This time of year, most racing fans are giving the lion’s share of their attention to the Kentucky Derby, a sliver to the Kentucky Oaks, and almost no attention to the other divisions or races in thoroughbred racing. It can be easy to forget that there are races other than the Run for the Roses and tracks other than Churchill Downs.
But looming large after the Derby is a race at “Old Hilltop,” Pimlico, the historic racetrack in Baltimore, Maryland: the Preakness. The second leg of the Triple Crown. The Run for the Black-Eyed Susans. You can check the current 2022 Preakness Stakes odds by TwinSpires here to see how it is shaping up.
And, for many trainers, an opportunity for glory after the Kentucky Derby shut them out.
Who will be running in the 2022 Preakness Stakes?

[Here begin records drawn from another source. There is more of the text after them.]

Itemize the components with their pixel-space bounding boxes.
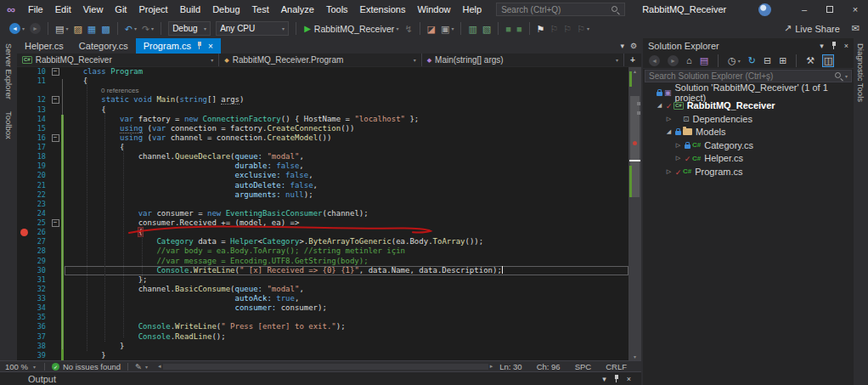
code-line-25[interactable]: 25− consumer.Received += (model, ea) =>	[17, 218, 628, 228]
menu-file[interactable]: File	[22, 0, 49, 19]
breakpoint-margin[interactable]	[17, 332, 31, 342]
new-item-button[interactable]: ▥	[468, 23, 476, 35]
breakpoint-margin[interactable]	[17, 294, 31, 303]
tree-item-solution-rabbitmq-receiver-1-of-1-project[interactable]: ▣Solution 'RabbitMQ_Receiver' (1 of 1 pr…	[643, 86, 854, 99]
menu-window[interactable]: Window	[411, 0, 456, 19]
code-line-20[interactable]: 20 exclusive: false,	[17, 171, 628, 180]
menu-help[interactable]: Help	[457, 0, 488, 19]
pin-icon[interactable]	[196, 42, 203, 50]
breakpoint-margin[interactable]	[17, 76, 31, 86]
code-line-31[interactable]: 31 };	[17, 275, 628, 285]
menu-git[interactable]: Git	[109, 0, 132, 19]
code-line-13[interactable]: 13 {	[17, 105, 628, 115]
scroll-down-icon[interactable]: ▾	[628, 354, 641, 360]
code-line-16[interactable]: 16− using (var channel = connection.Crea…	[17, 133, 628, 143]
close-icon[interactable]: ×	[627, 375, 631, 383]
code-cleanup-button[interactable]: ✎ ▾	[132, 362, 151, 371]
breakpoint-margin[interactable]	[17, 228, 31, 237]
code-line-14[interactable]: 14 var factory = new ConnectionFactory()…	[17, 115, 628, 124]
se-collapse-all-button[interactable]: ⊟	[764, 54, 771, 66]
split-editor-icon[interactable]: +	[624, 54, 641, 66]
configuration-select[interactable]: Debug▾	[168, 21, 211, 36]
pin-icon[interactable]	[613, 375, 620, 383]
code-line-11[interactable]: 11 {	[17, 76, 628, 86]
close-button[interactable]: ×	[843, 0, 868, 19]
new-file-button[interactable]: ▤▾	[55, 23, 68, 35]
uncomment-button[interactable]: ■	[516, 23, 522, 35]
breakpoint-margin[interactable]	[17, 209, 31, 218]
se-switch-views-button[interactable]: ▤	[700, 54, 708, 66]
code-editor[interactable]: 10− class Program11 {0 references12− sta…	[17, 67, 641, 360]
scroll-right-icon[interactable]: ▸	[490, 363, 493, 370]
next-bookmark-button[interactable]: ⚐	[563, 23, 572, 35]
tree-item-program-cs[interactable]: ▷✓C#Program.cs	[643, 165, 854, 178]
breakpoint-margin[interactable]	[17, 115, 31, 124]
tree-item-category-cs[interactable]: ▷C#Category.cs	[643, 139, 854, 152]
se-home-button[interactable]: ⌂	[686, 54, 692, 66]
breakpoint-margin[interactable]	[17, 351, 31, 360]
breakpoint-margin[interactable]	[17, 200, 31, 209]
breakpoint-margin[interactable]	[17, 190, 31, 200]
snapshot-button[interactable]: ▣▾	[441, 23, 454, 35]
code-line-21[interactable]: 21 autoDelete: false,	[17, 181, 628, 190]
code-line-38[interactable]: 38 }	[17, 342, 628, 351]
code-line-30[interactable]: 30 Console.WriteLine(" [x] Received => {…	[17, 266, 628, 275]
breakpoint-margin[interactable]	[17, 275, 31, 285]
scroll-left-icon[interactable]: ◂	[158, 363, 161, 370]
tab-program-cs[interactable]: Program.cs×	[136, 38, 221, 54]
breakpoint-margin[interactable]	[17, 181, 31, 190]
menu-tools[interactable]: Tools	[320, 0, 354, 19]
tab-toolbox[interactable]: Toolbox	[4, 111, 14, 139]
code-line-23[interactable]: 23	[17, 200, 628, 209]
document-health-indicator[interactable]: ✓ No issues found	[48, 362, 124, 371]
bookmark-button[interactable]: ⚑	[537, 23, 545, 35]
account-avatar[interactable]	[758, 3, 771, 16]
menu-edit[interactable]: Edit	[49, 0, 77, 19]
expand-arrow-icon[interactable]: ▷	[664, 116, 674, 122]
breakpoint-icon[interactable]	[20, 229, 28, 236]
code-line-12[interactable]: 12− static void Main(string[] args)	[17, 95, 628, 105]
menu-analyze[interactable]: Analyze	[275, 0, 320, 19]
nav-backward-button[interactable]: ◄▾	[9, 23, 25, 34]
se-forward-button[interactable]: ►	[668, 55, 679, 66]
tree-item-models[interactable]: ◢Models	[643, 126, 854, 139]
code-line-34[interactable]: 34 consumer: consumer);	[17, 303, 628, 313]
breakpoint-margin[interactable]	[17, 246, 31, 256]
code-line-28[interactable]: 28 //var body = ea.Body.ToArray(); //str…	[17, 246, 628, 256]
collapse-icon[interactable]: −	[52, 219, 59, 227]
maximize-button[interactable]	[817, 0, 843, 19]
breakpoint-margin[interactable]	[17, 218, 31, 228]
menu-build[interactable]: Build	[174, 0, 206, 19]
collapse-arrow-icon[interactable]: ◢	[655, 102, 664, 109]
tab-helper-cs[interactable]: Helper.cs	[17, 38, 71, 54]
breadcrumb-class[interactable]: ◆RabbitMQ_Receiver.Program▾	[219, 54, 421, 66]
code-line-22[interactable]: 22 arguments: null);	[17, 190, 628, 200]
breakpoint-margin[interactable]	[17, 133, 31, 143]
chevron-down-icon[interactable]: ▾	[602, 375, 606, 383]
breakpoint-margin[interactable]	[17, 143, 31, 152]
codelens-references[interactable]: 0 references	[65, 86, 138, 95]
code-line-29[interactable]: 29 //var message = Encoding.UTF8.GetStri…	[17, 257, 628, 266]
code-line-33[interactable]: 33 autoAck: true,	[17, 294, 628, 303]
breakpoint-margin[interactable]	[17, 161, 31, 171]
code-line-24[interactable]: 24 var consumer = new EventingBasicConsu…	[17, 209, 628, 218]
platform-select[interactable]: Any CPU▾	[216, 21, 289, 36]
breakpoint-margin[interactable]	[17, 152, 31, 161]
code-line-35[interactable]: 35	[17, 313, 628, 322]
save-all-button[interactable]: ▩	[101, 23, 110, 35]
hot-reload-button[interactable]: ↯	[404, 23, 412, 35]
code-line-32[interactable]: 32 channel.BasicConsume(queue: "modal",	[17, 285, 628, 294]
breakpoint-margin[interactable]	[17, 322, 31, 331]
window-options-gear-icon[interactable]: ⚙	[630, 42, 637, 50]
se-pending-changes-button[interactable]: ◷▾	[728, 54, 741, 66]
code-line-37[interactable]: 37 Console.ReadLine();	[17, 332, 628, 342]
codelens-row[interactable]: 0 references	[17, 86, 628, 95]
code-line-39[interactable]: 39 }	[17, 351, 628, 360]
menu-test[interactable]: Test	[246, 0, 275, 19]
undo-button[interactable]: ↶▾	[125, 23, 137, 35]
expand-arrow-icon[interactable]: ▷	[664, 168, 674, 175]
breakpoint-margin[interactable]	[17, 266, 31, 275]
breakpoint-margin[interactable]	[17, 342, 31, 351]
tree-item-helper-cs[interactable]: ▷✓C#Helper.cs	[643, 152, 854, 166]
navigate-button[interactable]: ▧	[482, 23, 491, 35]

Much of the field for the Preakness will be composed of horses who ran in the Kentucky Derby. Interestingly enough, surprise Derby winner Rich Strike will not race in the Preakness Stakes. Instead, the horse will rest while the team will focus on the Triple Crown’s third stop, the Belmont Stakes, scheduled to take place in June.
The runner-up in the Grade I Wood Memorial, Early Voting is still listed as a Kentucky Derby participant, but trainer Chad Brown has not yet committed to running Early Voting in the Derby. A talented yet inexperienced son of Gun Runner, Early Voting showed in the Wood Memorial that he has not only a ton of speed but will not wilt when looked in the eye by a competitor.

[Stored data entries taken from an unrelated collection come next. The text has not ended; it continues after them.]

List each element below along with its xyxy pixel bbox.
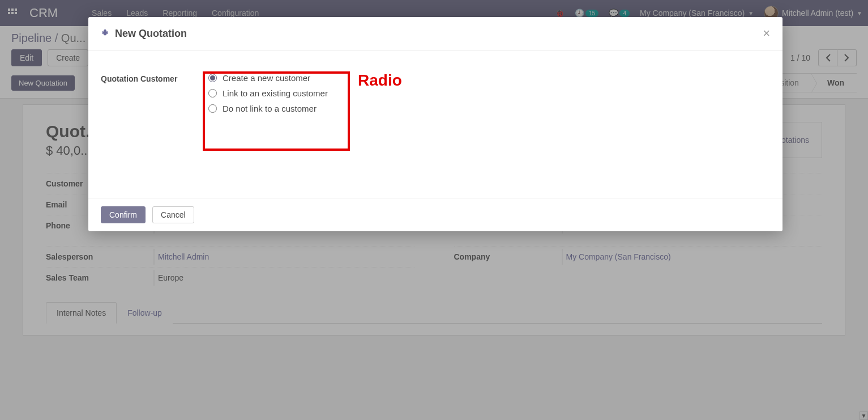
close-button[interactable]: × (763, 26, 770, 41)
bug-icon[interactable] (101, 28, 109, 40)
radio-quotation-customer: Create a new customer Link to an existin… (206, 73, 330, 113)
label-quotation-customer: Quotation Customer (101, 73, 206, 83)
radio-do-not-link[interactable]: Do not link to a customer (208, 104, 328, 113)
cancel-button[interactable]: Cancel (152, 206, 194, 223)
radio-create-new-customer[interactable]: Create a new customer (208, 73, 328, 83)
modal-title: New Quotation (115, 28, 187, 40)
confirm-button[interactable]: Confirm (101, 206, 146, 223)
radio-link-existing-customer[interactable]: Link to an existing customer (208, 88, 328, 98)
new-quotation-modal: New Quotation × Quotation Customer Creat… (88, 17, 783, 231)
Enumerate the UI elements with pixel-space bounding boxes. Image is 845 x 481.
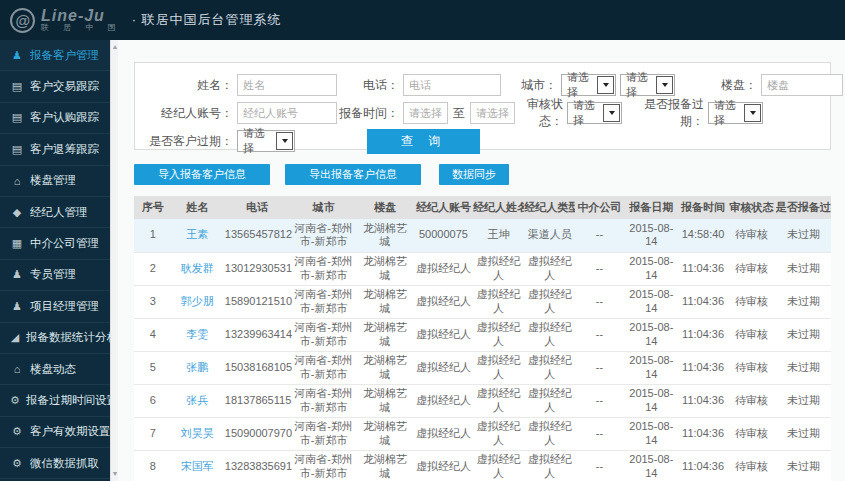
- agent-account-input[interactable]: [237, 102, 337, 124]
- table-cell: 未过期: [776, 219, 831, 252]
- table-cell: 河南省-郑州市-新郑市: [291, 252, 356, 285]
- building-icon: ▦: [10, 237, 24, 250]
- sidebar-item-gear[interactable]: ⚙微信数据抓取: [0, 448, 118, 479]
- import-customers-button[interactable]: 导入报备客户信息: [134, 164, 270, 185]
- sidebar-item-label: 楼盘管理: [30, 173, 76, 188]
- sidebar-item-user[interactable]: ♟报备客户管理: [0, 40, 118, 71]
- toolbar: 导入报备客户信息 导出报备客户信息 数据同步: [134, 164, 831, 185]
- filter-row-2: 经纪人账号： 报备时间： 至 审核状态： 请选择 是否报备过期： 请选择: [135, 100, 830, 126]
- table-cell: 未过期: [776, 318, 831, 351]
- table-cell: 龙湖棉艺城: [356, 285, 414, 318]
- user-icon: ♟: [10, 300, 24, 313]
- sidebar-scrollbar[interactable]: ▲ ▼: [110, 40, 118, 481]
- table-cell: 虚拟经纪人: [524, 351, 575, 384]
- table-cell: 2: [134, 252, 172, 285]
- table-cell: 待审核: [727, 384, 775, 417]
- customer-expired-label: 是否客户过期：: [135, 133, 237, 150]
- building-input[interactable]: [761, 74, 843, 96]
- table-cell: 河南省-郑州市-新郑市: [291, 219, 356, 252]
- sidebar-item-coins[interactable]: ▤客户退筹跟踪: [0, 134, 118, 165]
- phone-input[interactable]: [403, 74, 501, 96]
- table-cell: 待审核: [727, 351, 775, 384]
- table-row: 4李雯13239963414河南省-郑州市-新郑市龙湖棉艺城虚拟经纪人虚拟经纪人…: [134, 318, 831, 351]
- sidebar-item-user[interactable]: ♟专员管理: [0, 260, 118, 291]
- column-header: 经纪人类型: [524, 196, 575, 219]
- chevron-down-icon: [744, 104, 761, 122]
- table-cell: 11:04:36: [679, 318, 727, 351]
- report-time-start-input[interactable]: [403, 102, 448, 124]
- header: @ Line-Ju 联 居 中 国 · 联居中国后台管理系统: [0, 0, 845, 40]
- sidebar-item-label: 客户有效期设置: [30, 424, 111, 439]
- table-row: 1王素13565457812河南省-郑州市-新郑市龙湖棉艺城50000075王坤…: [134, 219, 831, 252]
- table-cell: 待审核: [727, 417, 775, 450]
- customer-name-link[interactable]: 李雯: [172, 318, 223, 351]
- table-cell: 河南省-郑州市-新郑市: [291, 450, 356, 481]
- sidebar-item-user[interactable]: ♟项目经理管理: [0, 291, 118, 322]
- sidebar-item-bank[interactable]: ⌂楼盘管理: [0, 166, 118, 197]
- customer-name-link[interactable]: 耿发群: [172, 252, 223, 285]
- customer-name-link[interactable]: 张鹏: [172, 351, 223, 384]
- data-sync-button[interactable]: 数据同步: [439, 164, 509, 185]
- sidebar-item-label: 客户交易跟踪: [30, 79, 99, 94]
- sidebar-item-chart[interactable]: ◢报备数据统计分析: [0, 323, 118, 354]
- table-header-row: 序号姓名电话城市楼盘经纪人账号经纪人姓名经纪人类型中介公司报备日期报备时间审核状…: [134, 196, 831, 219]
- table-cell: 王坤: [473, 219, 524, 252]
- customer-name-link[interactable]: 刘昊昊: [172, 417, 223, 450]
- table-cell: 虚拟经纪人: [473, 252, 524, 285]
- table-cell: 待审核: [727, 219, 775, 252]
- table-cell: 虚拟经纪人: [414, 351, 473, 384]
- customer-name-link[interactable]: 张兵: [172, 384, 223, 417]
- city-city-select[interactable]: 请选择: [620, 74, 675, 96]
- table-cell: 13012930531: [223, 252, 292, 285]
- column-header: 电话: [223, 196, 292, 219]
- audit-status-select[interactable]: 请选择: [567, 102, 622, 124]
- search-button[interactable]: 查 询: [367, 129, 480, 154]
- name-input[interactable]: [237, 74, 337, 96]
- table-cell: 2015-08-14: [624, 318, 679, 351]
- table-cell: 1: [134, 219, 172, 252]
- at-circle-icon: @: [10, 8, 35, 33]
- city-province-select[interactable]: 请选择: [561, 74, 616, 96]
- sidebar-item-coins[interactable]: ▤客户交易跟踪: [0, 71, 118, 102]
- customer-expired-value: 请选择: [238, 126, 275, 156]
- report-time-separator: 至: [453, 105, 465, 122]
- table-cell: 未过期: [776, 252, 831, 285]
- report-expired-select[interactable]: 请选择: [708, 102, 763, 124]
- sidebar-item-bank[interactable]: ⌂楼盘动态: [0, 354, 118, 385]
- table-row: 6张兵18137865115河南省-郑州市-新郑市龙湖棉艺城虚拟经纪人虚拟经纪人…: [134, 384, 831, 417]
- sidebar-item-gear[interactable]: ⚙报备过期时间设置: [0, 385, 118, 416]
- table-cell: 虚拟经纪人: [414, 384, 473, 417]
- chevron-down-icon: [597, 76, 614, 94]
- column-header: 报备时间: [679, 196, 727, 219]
- coins-icon: ▤: [10, 111, 24, 124]
- customer-expired-select[interactable]: 请选择: [237, 130, 295, 152]
- column-header: 经纪人姓名: [473, 196, 524, 219]
- filter-panel: 姓名： 电话： 城市： 请选择 请选择 楼盘： 经纪人账号： 报备时间： 至 审…: [134, 62, 831, 150]
- customer-name-link[interactable]: 王素: [172, 219, 223, 252]
- table-cell: --: [575, 384, 623, 417]
- table-cell: 龙湖棉艺城: [356, 450, 414, 481]
- table-cell: 虚拟经纪人: [473, 285, 524, 318]
- table-cell: --: [575, 285, 623, 318]
- sidebar-item-label: 中介公司管理: [30, 236, 99, 251]
- column-header: 审核状态: [727, 196, 775, 219]
- table-cell: 虚拟经纪人: [473, 351, 524, 384]
- sidebar-item-coins[interactable]: ▤客户认购跟踪: [0, 103, 118, 134]
- table-cell: 7: [134, 417, 172, 450]
- export-customers-button[interactable]: 导出报备客户信息: [285, 164, 421, 185]
- table-row: 7刘昊昊15090007970河南省-郑州市-新郑市龙湖棉艺城虚拟经纪人虚拟经纪…: [134, 417, 831, 450]
- sidebar-item-gear[interactable]: ⚙客户有效期设置: [0, 417, 118, 448]
- filter-row-1: 姓名： 电话： 城市： 请选择 请选择 楼盘：: [135, 72, 830, 98]
- gear-icon: ⚙: [10, 457, 24, 470]
- customer-name-link[interactable]: 郭少朋: [172, 285, 223, 318]
- table-cell: 河南省-郑州市-新郑市: [291, 318, 356, 351]
- customer-name-link[interactable]: 宋国军: [172, 450, 223, 481]
- chart-icon: ◢: [10, 331, 20, 344]
- sidebar-item-building[interactable]: ▦中介公司管理: [0, 228, 118, 259]
- report-time-end-input[interactable]: [470, 102, 515, 124]
- table-cell: 龙湖棉艺城: [356, 318, 414, 351]
- sidebar-item-label: 报备数据统计分析: [26, 330, 118, 345]
- sidebar-item-label: 报备客户管理: [30, 48, 99, 63]
- sidebar-item-tag[interactable]: ◆经纪人管理: [0, 197, 118, 228]
- table-cell: 6: [134, 384, 172, 417]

Mo Donegal did eventually pass him, but he had to run the last quarter in under 24 seconds to do it, which is pretty fast for a three-year-old in the spring. If Early Voting spends the first Saturday in May freshening up in his stall, he could be a serious threat in the Preakness.

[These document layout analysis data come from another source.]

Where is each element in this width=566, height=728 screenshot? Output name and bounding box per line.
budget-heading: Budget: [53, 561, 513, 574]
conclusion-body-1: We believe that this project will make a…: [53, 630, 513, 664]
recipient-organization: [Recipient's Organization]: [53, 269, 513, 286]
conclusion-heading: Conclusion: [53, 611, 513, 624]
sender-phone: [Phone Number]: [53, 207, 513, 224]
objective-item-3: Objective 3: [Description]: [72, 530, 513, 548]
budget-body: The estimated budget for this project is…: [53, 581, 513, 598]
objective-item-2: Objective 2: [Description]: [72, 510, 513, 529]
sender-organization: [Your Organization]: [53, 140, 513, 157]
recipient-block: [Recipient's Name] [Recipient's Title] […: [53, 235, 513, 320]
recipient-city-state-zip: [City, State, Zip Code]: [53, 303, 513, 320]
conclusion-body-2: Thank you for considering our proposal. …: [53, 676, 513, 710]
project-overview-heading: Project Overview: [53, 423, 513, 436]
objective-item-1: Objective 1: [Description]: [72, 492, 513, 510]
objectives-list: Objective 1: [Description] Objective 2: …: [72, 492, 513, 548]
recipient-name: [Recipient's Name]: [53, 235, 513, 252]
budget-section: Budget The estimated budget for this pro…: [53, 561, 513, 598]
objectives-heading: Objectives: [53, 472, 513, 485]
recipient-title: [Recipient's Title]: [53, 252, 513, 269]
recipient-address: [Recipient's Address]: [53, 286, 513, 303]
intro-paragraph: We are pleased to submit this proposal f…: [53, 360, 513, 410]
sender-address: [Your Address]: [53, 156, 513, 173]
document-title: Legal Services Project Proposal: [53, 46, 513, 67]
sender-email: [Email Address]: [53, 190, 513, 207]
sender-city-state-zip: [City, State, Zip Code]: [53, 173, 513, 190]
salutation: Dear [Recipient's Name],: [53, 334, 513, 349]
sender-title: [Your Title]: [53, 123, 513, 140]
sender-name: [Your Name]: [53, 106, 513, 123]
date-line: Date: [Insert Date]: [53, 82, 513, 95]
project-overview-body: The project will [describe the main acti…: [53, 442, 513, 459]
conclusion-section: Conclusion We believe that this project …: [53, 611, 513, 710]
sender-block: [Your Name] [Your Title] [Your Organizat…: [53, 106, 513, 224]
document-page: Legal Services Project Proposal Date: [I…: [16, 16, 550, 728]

The winner of the listed El Camino Real Derby at Golden Gate Fields rarely makes it into the Kentucky Derby; however, they receive an automatic berth in the Preakness Stakes. Indeed, last year’s El Camino Real Derby winner, Rombauer, passed on the Kentucky Derby after finishing third in the Grade I Blue Grass Stakes and ultimately proved victorious in the Preakness.
This year, Blackadder, a son of Quality Road, dueled with favored Mackinnon over Golden Gate’s Tapeta surface, and ultimately fought just hard enough to win by a neck. An attempt in the Blue Grass proved wildly unsuccessful when he finished a dull ninth, but the break time between the Blue Grass and the Preakness could prove to Blackadder’s advantage.
Ethereal Road is unlikely to gain a spot in the Kentucky Derby gate, sitting (at the time of this writing) at number 23 on the Kentucky Derby leaderboard after a fourth-place finish in the Grade III Lexington Stakes.
Trainer D. Wayne Lukas is no stranger to the Triple Crown, and assuming Ethereal Road remains on the Derby bubble, it would not be surprising if he prepped this son of Quality Road for a start in the Preakness.
“The XX Factor”
This year’s Kentucky Oaks is headlined by four standout fillies: champion Echo Zulu, Grade I Ashland winner Nest, Grade II Gulfstream Park Oaks winner Kathleen O, and Grade III Honeybee Stakes winner Secret Oath. Should any of these fillies assert her dominance strongly enough in the Kentucky Oaks, their connections may opt to enter them in the Preakness?
The 2009 Oaks victor, Rachel Alexandra, demolished her fellow fillies and then won the Preakness en route to being Horse of the Year. In 2020, Oaks runner-up Swiss Skydiver took a chance against the boys in the Preakness and won a hard-fought battle against Derby winner Authentic.
Any one of the aforementioned horses could, at this point, be considered a legitimate Preakness threat. Ultimately, though, we will not have an accurate picture of the Preakness until the dust has settled at Churchill Downs.